Next, description will be made of a second preferred embodiment of the present invention. FIG. 4 is a vertical sectional view taken along a plane containing the center axis J1 in a ceiling fan 11 according to a second preferred embodiment. The ceiling fan 11 of the second preferred embodiment differs from the ceiling fan of the first preferred embodiment in terms of the position of the attachment portions 2110b. Other points are preferably the same as those of the ceiling fan of the first preferred embodiment. Reference symbols used in FIG. 4 remain the same as those of FIG. 3 except the differing points.

The lower rotor holder member 214a preferably includes a bottom portion 2142 positioned between the lower flange 2141 and the lower bearing member 2252. Lower burring portions 2142a extending in the axial direction and protruding downward are defined in the bottom portion 2142. The lower burring portions 2142a serve as attachment portions to which the impeller 4a is attached. The lower burring portions 2142a are arranged at a plurality of points equally spaced apart in the circumferential direction. In the present preferred embodiment, the number of the lower burring portions 2142a preferably is three, for example. Since the lower burring portions 2142a protrude axially downward, there is no possibility that the lower burring portions 2142a reduce the occupying area of the coils wound around the armature. Accordingly, it is possible to increase the occupying percentage of the coils with respect to the total volume of the ceiling fan 11. This makes it possible to enhance the efficiency of the motor 1a.
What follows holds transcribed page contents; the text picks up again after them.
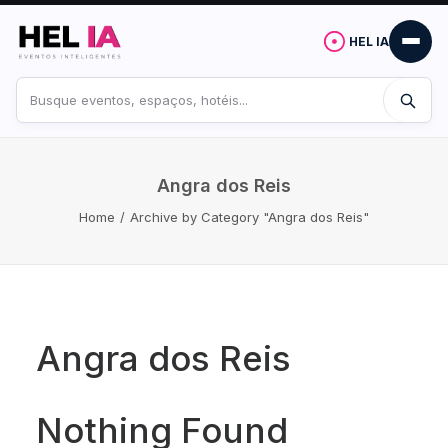
HEL IA
Buscar
no
site
Angra dos Reis
Home
Archive by Category "Angra dos Reis"
Angra dos Reis
Nothing Found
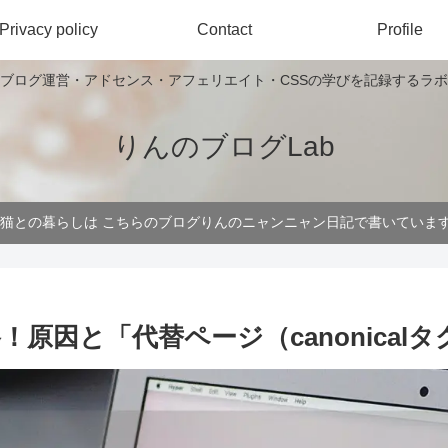
Privacy policy
Contact
Profile
ブログ運営・アドセンス・アフェリエイト・CSSの学びを記録するラボ
りんのブログLab
 猫との暮らしは こちらのブログりんのニャンニャン日記で書いていま
合格！原因と「代替ページ（canonica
The lower body 4211 preferably includes motor support pedestals 4213 protruding axially upward from the lower body 4211 toward the lower burring portions 2142a. Each of the motor support pedestals 4213 sectional view includes a through-hole 4213a extending in the axial direction. The upper extension of the through-hole 4213a includes a diameter large enough to receive a fastener, such as, for example, a screw 33. The lower extension of the through-hole 4213a has a diameter large enough to receive the head of the screw 33. In other words, the screw 33 can be inserted into the through-hole 4213a from below. The upper surfaces of the motor support pedestals 4213 make contact with the lower ends of the lower burring portions 2142a. The screw 33 can be tightened to the female thread provided on the inner circumferential surface of each of the lower burring portions 2142a. As a result, the lower body 4211 is fixed to the lower rotor holder member 214a. With this configuration, the lower blade support section 421 can be brought toward the motor 1 from below and can be attached to the motor 1. Thus the circuit board 224 and the board case 226 can protrude radially outward beyond the lower flange 2141. This makes it possible to increase the electronic-part mounting area of the circuit board 224.
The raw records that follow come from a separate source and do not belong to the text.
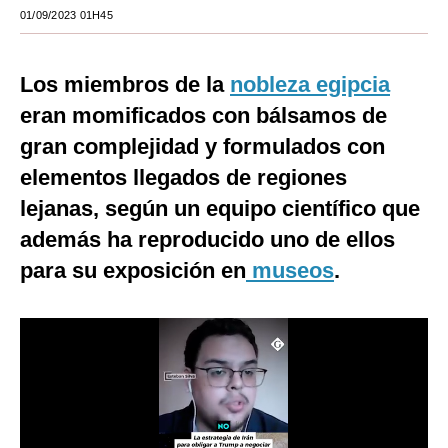
01/09/2023 01H45
Moda
Estilos
Los miembros de la
nobleza egipcia
Mundo
eran momificados con bálsamos de
gran complejidad y formulados con
EEUU
elementos llegados de regiones
México
lejanas, según un equipo científico que
España
además ha reproducido uno de ellos
para su exposición en
museos
.
Internacional
Tecnología
Club del Suscriptor
Mix
G de Gestión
Since the lower burring portions 2142a are positioned more radially outward than the lower bearing member 2252, it is possible to reduce the moment load generated in the lower burring portions 2142a. This makes it possible to significantly reduce and prevent deformation of the lower body 4211 or the lower rotor holder member 214.

Next, description will be made of a third preferred embodiment. FIG. 5 is a vertical sectional view taken along a plane containing the center axis J1 in a ceiling fan 11 according to a third preferred embodiment. The ceiling fan 11 of the third preferred embodiment differs from the ceiling fan of the first preferred embodiment in terms of the position of the attachment portions 2110b. Other points are the same as those of the ceiling fan of the first preferred embodiment. Reference symbols used in FIG. 5 remain the same as those of FIG. 3 except the differing points.
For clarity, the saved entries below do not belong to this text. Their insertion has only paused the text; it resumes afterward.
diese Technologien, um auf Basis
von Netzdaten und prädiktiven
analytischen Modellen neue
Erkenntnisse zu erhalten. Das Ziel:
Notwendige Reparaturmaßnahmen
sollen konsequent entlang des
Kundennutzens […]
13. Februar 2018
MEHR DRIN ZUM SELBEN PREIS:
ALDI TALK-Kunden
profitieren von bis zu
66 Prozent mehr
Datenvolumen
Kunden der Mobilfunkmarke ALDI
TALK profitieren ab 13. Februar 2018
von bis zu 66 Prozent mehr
As in the first preferred embodiment, the lower rotor holder member 214b preferably includes a lower flange 2141. The lower flange 2141 is preferably provided with attachment portions 2110b. The lower rotor holder member 214b further includes a cylinder portion 214b1 protruding axially downward from the radial inner end of the lower rotor holder member 214b. The lower bearing member 2252 is held on the inner circumferential surface of the cylinder portion 214b1. A bearing support portion 214b2 extends radially inward from the lower end of the cylinder portion 214b1. The bearing support portion 214b2 sectional view includes an inner circumferential surface coaxial with the center axis J1. The shaft 213 extends through the bore of the bearing support portion 214b2 and protrudes downward beyond the lower rotor holder member 214b.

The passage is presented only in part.